Ce qui est plaisant, c’est qu’à l’étranger, on parle cinéma. Mais au-delà, les gens posent des questions, ils sont très curieux. Ils se posent des questions en se disant pourquoi ce n’est pas ces Algériens-là que l’on voit ? Pourquoi ce n’est pas les images de cette Algérie que l’on voit ? Après, je leur réponds, que les médias diffusent ce qu’ils veulent, et que ces Algériens, ce sont ceux que j’ai découverts sur Internet, et que ce sont des personnages publics que l’on peut contacter facilement. Mais ce qui est important, c’est que les spectateurs qui découvrent le film à l’étranger sont émus par la force des personnages et impressionnés par leur clairvoyance et leur intelligence. Et comme je dis toujours, quand le film est diffusé à l’étranger, ce que je trouve dommage, c’est que l’on ne comprenne pas la langue, car tous les intervenants dans mon documentaire parlent une langue tellement belle. Par ailleurs, je pense que c’est un film qui a une portée universelle parce qu’il parle de valeurs universelles qui sont celles de dignité et de liberté.

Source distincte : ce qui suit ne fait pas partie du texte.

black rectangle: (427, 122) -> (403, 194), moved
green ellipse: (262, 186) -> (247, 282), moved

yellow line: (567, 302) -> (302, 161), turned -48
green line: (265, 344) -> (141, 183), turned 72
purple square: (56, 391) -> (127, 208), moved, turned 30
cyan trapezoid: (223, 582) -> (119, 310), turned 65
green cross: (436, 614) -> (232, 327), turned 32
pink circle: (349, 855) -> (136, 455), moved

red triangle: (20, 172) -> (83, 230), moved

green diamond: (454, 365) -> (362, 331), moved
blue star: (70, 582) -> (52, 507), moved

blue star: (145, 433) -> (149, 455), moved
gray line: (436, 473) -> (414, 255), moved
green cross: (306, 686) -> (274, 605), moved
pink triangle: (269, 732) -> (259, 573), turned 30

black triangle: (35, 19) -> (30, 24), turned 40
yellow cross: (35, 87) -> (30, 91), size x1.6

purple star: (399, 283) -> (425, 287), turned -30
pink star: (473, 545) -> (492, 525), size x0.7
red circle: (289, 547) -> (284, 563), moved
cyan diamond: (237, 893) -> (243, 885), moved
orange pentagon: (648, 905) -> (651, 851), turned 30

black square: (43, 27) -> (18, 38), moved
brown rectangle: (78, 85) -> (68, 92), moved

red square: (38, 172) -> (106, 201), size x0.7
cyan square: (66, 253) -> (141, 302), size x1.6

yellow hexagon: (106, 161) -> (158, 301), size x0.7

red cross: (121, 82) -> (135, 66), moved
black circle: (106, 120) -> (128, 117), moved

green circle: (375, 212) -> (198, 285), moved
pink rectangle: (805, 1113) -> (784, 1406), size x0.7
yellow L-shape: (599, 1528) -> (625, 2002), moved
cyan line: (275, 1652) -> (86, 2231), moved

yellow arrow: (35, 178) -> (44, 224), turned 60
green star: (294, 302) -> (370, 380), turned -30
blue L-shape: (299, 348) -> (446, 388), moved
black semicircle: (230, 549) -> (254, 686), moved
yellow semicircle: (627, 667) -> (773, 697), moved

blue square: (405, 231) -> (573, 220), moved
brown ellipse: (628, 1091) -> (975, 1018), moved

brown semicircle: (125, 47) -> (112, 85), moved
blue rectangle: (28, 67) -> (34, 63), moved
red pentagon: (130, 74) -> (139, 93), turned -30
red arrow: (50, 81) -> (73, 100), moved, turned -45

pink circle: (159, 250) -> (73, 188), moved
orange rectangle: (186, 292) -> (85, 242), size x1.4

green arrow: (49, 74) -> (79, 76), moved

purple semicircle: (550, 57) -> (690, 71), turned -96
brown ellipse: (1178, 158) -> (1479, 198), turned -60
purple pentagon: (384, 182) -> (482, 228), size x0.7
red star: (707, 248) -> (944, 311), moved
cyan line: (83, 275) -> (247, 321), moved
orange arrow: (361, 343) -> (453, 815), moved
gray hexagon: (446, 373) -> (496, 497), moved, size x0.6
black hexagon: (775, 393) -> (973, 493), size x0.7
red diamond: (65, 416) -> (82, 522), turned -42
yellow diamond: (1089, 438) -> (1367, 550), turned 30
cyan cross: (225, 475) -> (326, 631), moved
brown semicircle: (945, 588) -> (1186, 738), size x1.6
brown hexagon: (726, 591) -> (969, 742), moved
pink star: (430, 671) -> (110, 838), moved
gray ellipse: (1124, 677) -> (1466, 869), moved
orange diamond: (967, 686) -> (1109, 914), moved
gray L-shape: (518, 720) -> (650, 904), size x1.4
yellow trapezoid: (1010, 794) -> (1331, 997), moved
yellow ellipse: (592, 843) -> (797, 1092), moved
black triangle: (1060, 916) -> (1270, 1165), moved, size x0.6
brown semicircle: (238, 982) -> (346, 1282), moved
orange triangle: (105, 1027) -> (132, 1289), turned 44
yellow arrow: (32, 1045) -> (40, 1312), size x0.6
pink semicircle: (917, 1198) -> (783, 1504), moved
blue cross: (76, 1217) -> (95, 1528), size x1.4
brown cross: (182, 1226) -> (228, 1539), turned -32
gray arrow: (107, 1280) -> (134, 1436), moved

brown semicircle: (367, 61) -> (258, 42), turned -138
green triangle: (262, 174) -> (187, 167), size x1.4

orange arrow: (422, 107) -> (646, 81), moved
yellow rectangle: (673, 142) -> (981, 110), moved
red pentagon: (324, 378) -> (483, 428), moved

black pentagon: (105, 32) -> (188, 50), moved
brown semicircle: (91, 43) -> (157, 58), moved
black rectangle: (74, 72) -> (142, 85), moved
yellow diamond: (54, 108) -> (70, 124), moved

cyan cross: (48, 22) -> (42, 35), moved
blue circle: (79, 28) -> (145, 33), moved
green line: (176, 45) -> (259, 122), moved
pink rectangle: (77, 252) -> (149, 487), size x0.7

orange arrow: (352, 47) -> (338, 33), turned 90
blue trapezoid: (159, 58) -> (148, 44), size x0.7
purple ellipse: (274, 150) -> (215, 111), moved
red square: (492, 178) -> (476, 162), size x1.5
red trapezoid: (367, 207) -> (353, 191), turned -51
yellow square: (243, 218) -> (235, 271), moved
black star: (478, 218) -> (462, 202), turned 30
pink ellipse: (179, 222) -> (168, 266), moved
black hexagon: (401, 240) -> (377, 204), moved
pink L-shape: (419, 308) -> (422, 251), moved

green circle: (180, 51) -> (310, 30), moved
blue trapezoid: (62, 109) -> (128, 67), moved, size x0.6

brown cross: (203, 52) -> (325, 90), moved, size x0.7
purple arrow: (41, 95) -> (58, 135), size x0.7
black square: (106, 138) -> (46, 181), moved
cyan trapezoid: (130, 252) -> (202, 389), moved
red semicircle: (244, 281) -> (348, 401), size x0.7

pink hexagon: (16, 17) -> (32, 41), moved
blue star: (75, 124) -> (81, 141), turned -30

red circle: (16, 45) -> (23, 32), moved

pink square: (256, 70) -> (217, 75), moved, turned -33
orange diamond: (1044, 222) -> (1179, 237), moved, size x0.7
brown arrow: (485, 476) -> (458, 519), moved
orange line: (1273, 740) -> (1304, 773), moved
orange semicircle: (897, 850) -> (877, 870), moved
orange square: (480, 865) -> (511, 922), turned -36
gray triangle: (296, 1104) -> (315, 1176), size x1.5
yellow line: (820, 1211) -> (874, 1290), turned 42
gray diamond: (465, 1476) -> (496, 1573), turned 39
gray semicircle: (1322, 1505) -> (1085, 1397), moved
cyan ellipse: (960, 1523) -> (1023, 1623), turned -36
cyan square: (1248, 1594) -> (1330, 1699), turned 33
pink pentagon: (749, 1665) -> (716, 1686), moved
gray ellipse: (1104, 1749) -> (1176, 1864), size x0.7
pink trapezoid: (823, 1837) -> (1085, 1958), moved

Avez-vous d’autres projets de tournage ?
Pour le moment, je viens juste de finir un film de commande sur le mouvement associatif en Algérie. On se rend compte sur le terrain que ces associations que l’on pensait laminées en Algérie sont toujours très actives sur le terrain et arrivent à réaliser des choses extraordinaires. Ce tournage a été vraiment une expérience merveilleuse.